The Levenshtein distance, related distances, and similarity

Definition: The Levenshtein distance (or edit distance) between two strings is the minimal number of insertions, deletions, and substitutions of one character for another that will transform one string into the other.

Definition: A global alignment of strings S1 and S2 is a way of lining up the two strings (with spaces possibly inserted into one or both strings or at the ends) so that each letter or space in S1 corresponds to a letter or space in S2 and vice-versa.
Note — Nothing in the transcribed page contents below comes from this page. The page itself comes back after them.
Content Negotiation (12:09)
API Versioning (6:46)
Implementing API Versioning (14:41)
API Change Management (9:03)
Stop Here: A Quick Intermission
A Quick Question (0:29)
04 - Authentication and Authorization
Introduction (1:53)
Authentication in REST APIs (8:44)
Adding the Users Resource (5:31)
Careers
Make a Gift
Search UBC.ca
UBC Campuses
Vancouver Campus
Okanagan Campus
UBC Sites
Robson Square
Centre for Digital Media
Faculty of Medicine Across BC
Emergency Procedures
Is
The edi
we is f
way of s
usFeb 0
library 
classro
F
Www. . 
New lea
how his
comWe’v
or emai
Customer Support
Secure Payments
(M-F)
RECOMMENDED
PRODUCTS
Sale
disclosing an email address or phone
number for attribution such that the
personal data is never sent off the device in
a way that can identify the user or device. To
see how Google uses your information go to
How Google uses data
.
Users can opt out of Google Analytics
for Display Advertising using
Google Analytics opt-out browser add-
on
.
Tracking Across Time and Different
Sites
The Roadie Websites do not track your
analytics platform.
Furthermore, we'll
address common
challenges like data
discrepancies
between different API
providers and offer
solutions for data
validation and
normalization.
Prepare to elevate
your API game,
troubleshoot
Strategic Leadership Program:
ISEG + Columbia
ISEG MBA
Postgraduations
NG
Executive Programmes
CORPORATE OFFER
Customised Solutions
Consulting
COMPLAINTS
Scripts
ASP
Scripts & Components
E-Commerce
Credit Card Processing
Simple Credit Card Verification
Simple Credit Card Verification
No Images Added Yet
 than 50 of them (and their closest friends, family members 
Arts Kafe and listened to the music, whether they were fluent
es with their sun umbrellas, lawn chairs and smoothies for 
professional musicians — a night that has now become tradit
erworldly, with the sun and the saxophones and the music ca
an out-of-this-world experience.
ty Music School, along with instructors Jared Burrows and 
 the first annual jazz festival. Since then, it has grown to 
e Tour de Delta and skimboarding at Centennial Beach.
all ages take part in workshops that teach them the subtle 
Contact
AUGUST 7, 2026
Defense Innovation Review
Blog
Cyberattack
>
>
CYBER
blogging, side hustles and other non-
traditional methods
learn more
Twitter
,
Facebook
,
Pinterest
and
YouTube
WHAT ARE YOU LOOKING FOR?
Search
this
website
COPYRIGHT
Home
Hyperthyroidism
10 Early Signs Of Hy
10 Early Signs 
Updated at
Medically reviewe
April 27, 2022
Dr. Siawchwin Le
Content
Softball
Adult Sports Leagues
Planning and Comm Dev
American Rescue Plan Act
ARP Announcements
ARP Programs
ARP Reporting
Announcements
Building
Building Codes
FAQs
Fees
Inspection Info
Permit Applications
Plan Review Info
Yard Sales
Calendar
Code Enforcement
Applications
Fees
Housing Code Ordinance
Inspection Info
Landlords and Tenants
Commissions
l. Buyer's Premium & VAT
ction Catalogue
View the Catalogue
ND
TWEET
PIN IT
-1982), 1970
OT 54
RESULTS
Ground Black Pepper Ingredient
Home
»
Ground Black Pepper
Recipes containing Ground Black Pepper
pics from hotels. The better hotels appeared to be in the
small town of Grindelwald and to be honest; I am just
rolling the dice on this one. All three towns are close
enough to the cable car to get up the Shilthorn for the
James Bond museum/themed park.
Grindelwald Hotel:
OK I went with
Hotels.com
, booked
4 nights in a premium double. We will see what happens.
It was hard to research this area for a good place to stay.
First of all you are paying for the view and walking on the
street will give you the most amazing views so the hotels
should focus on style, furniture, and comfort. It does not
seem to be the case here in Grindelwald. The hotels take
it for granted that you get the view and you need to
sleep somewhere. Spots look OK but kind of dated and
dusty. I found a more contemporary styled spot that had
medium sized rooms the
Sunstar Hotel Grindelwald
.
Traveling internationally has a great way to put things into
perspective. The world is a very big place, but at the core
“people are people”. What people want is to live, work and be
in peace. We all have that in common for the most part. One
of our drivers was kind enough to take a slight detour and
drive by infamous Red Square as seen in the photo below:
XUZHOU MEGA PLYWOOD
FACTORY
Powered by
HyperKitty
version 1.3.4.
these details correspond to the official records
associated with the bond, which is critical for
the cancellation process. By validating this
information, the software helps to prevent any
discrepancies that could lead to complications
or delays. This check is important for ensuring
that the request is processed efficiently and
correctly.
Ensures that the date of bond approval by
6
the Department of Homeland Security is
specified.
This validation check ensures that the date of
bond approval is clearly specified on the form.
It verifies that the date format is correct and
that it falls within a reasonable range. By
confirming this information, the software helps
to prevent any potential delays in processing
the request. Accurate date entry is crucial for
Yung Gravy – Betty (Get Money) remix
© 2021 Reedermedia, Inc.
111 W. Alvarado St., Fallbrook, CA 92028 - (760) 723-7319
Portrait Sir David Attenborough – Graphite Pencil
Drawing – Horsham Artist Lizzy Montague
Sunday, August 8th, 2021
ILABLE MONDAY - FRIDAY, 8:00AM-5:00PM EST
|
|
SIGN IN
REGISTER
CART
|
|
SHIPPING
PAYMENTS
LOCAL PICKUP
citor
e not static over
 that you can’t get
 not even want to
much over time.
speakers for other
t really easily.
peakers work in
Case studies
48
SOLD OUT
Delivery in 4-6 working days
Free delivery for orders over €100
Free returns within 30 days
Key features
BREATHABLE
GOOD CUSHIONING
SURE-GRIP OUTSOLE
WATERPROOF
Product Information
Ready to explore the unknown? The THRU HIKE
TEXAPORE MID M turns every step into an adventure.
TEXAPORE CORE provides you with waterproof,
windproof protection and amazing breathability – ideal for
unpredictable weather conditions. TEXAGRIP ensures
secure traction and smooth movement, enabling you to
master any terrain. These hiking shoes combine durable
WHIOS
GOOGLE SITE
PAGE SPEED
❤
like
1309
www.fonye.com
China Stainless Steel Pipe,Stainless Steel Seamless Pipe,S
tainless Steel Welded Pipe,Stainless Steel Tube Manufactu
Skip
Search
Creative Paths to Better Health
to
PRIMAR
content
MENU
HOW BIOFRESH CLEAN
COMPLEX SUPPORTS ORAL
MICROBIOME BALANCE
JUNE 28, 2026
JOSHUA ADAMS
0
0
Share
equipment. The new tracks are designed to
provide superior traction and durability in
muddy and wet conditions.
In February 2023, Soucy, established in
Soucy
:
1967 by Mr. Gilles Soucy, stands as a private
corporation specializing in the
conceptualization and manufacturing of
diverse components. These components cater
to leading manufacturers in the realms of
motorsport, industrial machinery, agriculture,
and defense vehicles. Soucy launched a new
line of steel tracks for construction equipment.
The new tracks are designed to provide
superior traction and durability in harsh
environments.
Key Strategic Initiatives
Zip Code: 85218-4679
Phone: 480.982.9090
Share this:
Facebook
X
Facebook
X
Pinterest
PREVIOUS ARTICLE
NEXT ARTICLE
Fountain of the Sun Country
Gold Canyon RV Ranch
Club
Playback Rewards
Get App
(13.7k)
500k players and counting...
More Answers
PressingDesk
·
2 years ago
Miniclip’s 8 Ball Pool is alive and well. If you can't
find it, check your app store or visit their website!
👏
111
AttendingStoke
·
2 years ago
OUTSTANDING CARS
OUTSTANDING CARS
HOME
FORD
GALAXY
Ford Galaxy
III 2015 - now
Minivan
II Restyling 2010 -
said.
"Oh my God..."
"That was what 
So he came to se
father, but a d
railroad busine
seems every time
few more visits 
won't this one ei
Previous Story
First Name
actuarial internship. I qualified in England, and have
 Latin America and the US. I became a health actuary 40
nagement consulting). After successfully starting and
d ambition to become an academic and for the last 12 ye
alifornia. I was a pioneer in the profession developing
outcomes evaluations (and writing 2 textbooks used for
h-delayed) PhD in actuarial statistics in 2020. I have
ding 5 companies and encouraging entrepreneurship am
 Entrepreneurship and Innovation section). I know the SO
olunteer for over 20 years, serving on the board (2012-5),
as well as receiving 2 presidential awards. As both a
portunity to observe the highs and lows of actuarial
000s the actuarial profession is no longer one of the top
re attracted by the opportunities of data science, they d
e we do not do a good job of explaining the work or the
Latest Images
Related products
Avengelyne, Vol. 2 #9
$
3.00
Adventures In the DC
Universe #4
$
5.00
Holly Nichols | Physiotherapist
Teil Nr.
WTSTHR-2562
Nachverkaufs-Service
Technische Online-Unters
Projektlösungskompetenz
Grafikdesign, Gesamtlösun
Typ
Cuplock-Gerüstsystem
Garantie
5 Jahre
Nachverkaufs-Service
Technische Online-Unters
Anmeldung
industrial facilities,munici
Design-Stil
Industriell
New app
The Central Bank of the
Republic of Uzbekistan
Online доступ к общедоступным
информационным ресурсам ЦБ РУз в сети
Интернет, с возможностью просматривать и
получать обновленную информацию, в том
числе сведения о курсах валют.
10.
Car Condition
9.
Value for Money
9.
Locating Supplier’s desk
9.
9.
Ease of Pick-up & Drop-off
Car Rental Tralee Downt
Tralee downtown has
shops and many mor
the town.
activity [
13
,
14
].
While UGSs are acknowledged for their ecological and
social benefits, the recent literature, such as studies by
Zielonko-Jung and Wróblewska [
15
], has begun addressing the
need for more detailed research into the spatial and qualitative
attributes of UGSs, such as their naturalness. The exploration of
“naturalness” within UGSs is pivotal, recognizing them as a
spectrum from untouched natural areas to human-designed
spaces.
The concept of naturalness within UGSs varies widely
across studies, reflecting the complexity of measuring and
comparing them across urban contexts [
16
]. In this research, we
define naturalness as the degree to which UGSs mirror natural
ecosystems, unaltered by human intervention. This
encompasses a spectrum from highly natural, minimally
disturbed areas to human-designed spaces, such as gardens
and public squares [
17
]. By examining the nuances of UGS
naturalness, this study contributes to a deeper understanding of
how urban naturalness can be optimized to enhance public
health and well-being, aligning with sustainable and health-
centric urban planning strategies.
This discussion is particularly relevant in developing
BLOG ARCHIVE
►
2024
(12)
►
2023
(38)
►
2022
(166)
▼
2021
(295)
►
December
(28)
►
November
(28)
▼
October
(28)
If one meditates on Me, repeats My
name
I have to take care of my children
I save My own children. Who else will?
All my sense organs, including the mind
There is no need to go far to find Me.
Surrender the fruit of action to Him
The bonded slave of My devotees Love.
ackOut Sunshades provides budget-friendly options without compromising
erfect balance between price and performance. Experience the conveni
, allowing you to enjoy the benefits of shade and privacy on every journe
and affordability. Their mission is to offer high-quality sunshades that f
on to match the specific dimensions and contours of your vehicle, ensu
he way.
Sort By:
Note that a space indictaes an insertion or deletion and needs to be distinguished from a blank if "blank" is a member of the alphabet.

Definition: D(i, j) = edit distance between S1[1..i] and S2[1..j]

Recurrence: D(i, 0) = i, D(0, j) = j, and D(i, j) = min[ D(i-1, j)+1, D(i, j-1)+1, D(i-1, j-1) + ( S1(i) != S2(j) ) ], where (a!=b) has the value 1 if the characters a and b don't match and 0 if they match.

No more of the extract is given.